Maximum Entropy Found: 1.000000
Optimization Success: False
Number of iterations: 400

------------------------------------------------------------
Verification of Spectrum Preservation
------------------------------------------------------------

Original Spectrum: [0.4, 0.3, 0.2, 0.1]
Negativity-optimized eigenvalues: [0.4 0.3 0.2 0.1]
Entropy-optimized eigenvalues: [0.4 0.3 0.2 0.1]

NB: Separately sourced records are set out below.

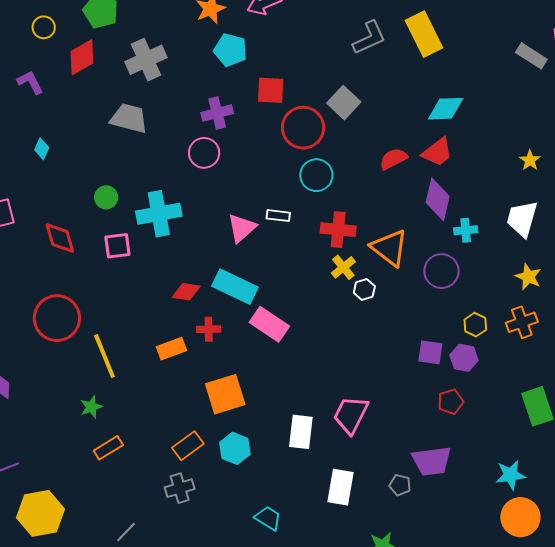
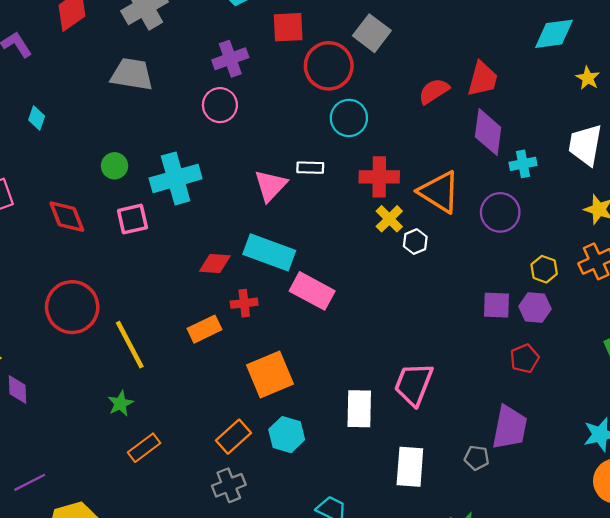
cyan diamond: (446, 109) -> (554, 34), moved
red trapezoid: (437, 152) -> (483, 79), turned -32
purple trapezoid: (432, 461) -> (510, 427), turned -66

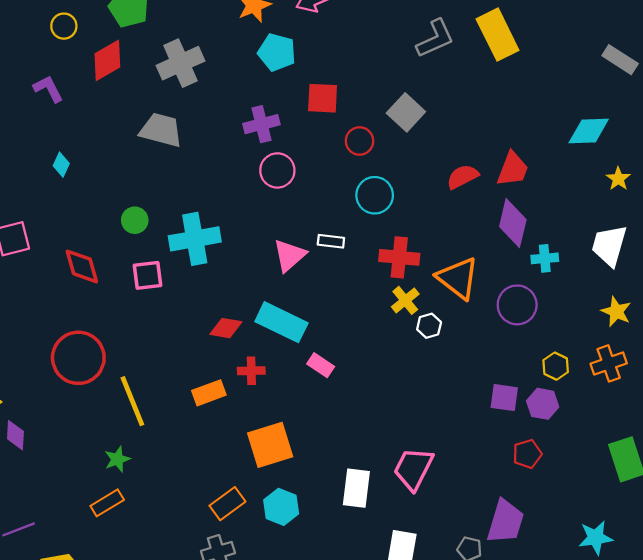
red circle: (329, 66) -> (359, 141), size x0.6
pink circle: (220, 105) -> (277, 170), moved
pink rectangle: (312, 291) -> (321, 365), size x0.6
orange rectangle: (144, 448) -> (107, 503), moved

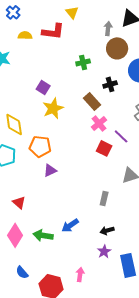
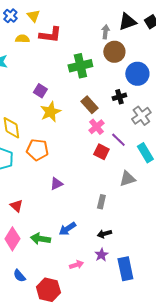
yellow triangle: (72, 12) -> (33, 16), moved
green cross: (83, 62) -> (80, 66), size x1.6
black cross: (110, 84) -> (119, 97), moved
purple triangle: (50, 170) -> (56, 184), moved
pink arrow: (80, 274) -> (76, 265), moved, turned 64

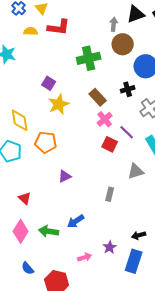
black arrow: (104, 234) -> (139, 235), moved
blue rectangle: (125, 269) -> (134, 261), turned 30

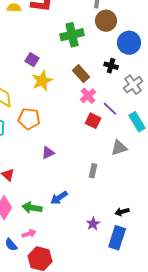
black cross: (128, 89) -> (111, 66), turned 32
pink arrow: (85, 257) -> (29, 234), moved

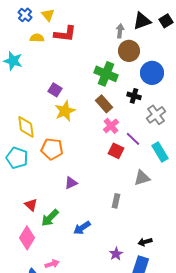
green cross: (72, 35) -> (106, 74), moved, turned 35
green arrow: (32, 208) -> (50, 218), moved, turned -54

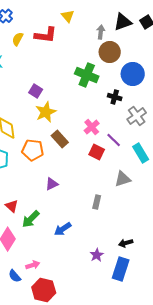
yellow triangle: (48, 15) -> (68, 16), moved
yellow semicircle: (37, 38) -> (18, 39), turned -64
brown rectangle: (104, 104) -> (60, 139), moved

------------------------------------------------------------
Comparison with Random States
------------------------------------------------------------

Random states statistics:
Negativity - Mean: 0.000000, Std: 0.000000
Negativity - Min: -0.000000, Max: 0.000000
Entropy - Mean: 0.955737, Std: 0.034800
Entropy - Min: 0.885214, Max: 0.999924


============================================================
Visualization saved as 'entanglement_optimization.png'
============================================================

The code produces nine visualization panels:

  1. Optimal Density Matrix (Negativity): Shows the absolute values of the density matrix elements that maximize negativity
  2. Optimal Density Matrix (Entropy): Shows the density matrix optimizing entanglement entropy
  3. Partial Transpose Eigenvalues: Negative eigenvalues directly indicate entanglement
  4. Negativity Distribution: Histogram comparing optimal vs. random states
  5. Entropy Distribution: Shows how rare maximum entropy states are
  6. Spectrum Verification: Confirms eigenvalues are preserved across different unitaries
  7. 3D Entanglement Landscape: Visualizes the relationship between negativity, entropy, and purity in 3D space
  8. Real Part of ρ: Shows the structure of the optimal density matrix
  9. Imaginary Part of ρ: Reveals quantum coherences

Key Insights

The optimization reveals several important quantum information properties:

  • Spectrum Constraint: All density matrices share the same eigenvalues, yet have vastly different entanglement properties
  • Maximum Entanglement: The optimal states achieve significantly higher entanglement than random constructions
  • Negativity vs. Entropy: The states maximizing negativity and entropy may differ, showing these are distinct entanglement measures
  • Partial Transpose Test: Negative eigenvalues of $\rho^{T_B}$ provide a necessary and sufficient condition for entanglement in $2 \otimes 2$ and $2 \otimes 3$ systems (Peres-Horodecki criterion)

Theoretical Background

This problem connects to several areas of quantum information:

  • Majorization Theory: The spectrum determines the “disorder” of the state
  • Entanglement Measures: Different measures (negativity, entropy, concurrence) may give different optimal states
  • Quantum State Tomography: Understanding the space of states with fixed spectrum aids in experimental state reconstruction

The maximally entangled state for a given spectrum represents the “most quantum” configuration possible under spectral constraints, making this a fundamental question in quantum resource theory.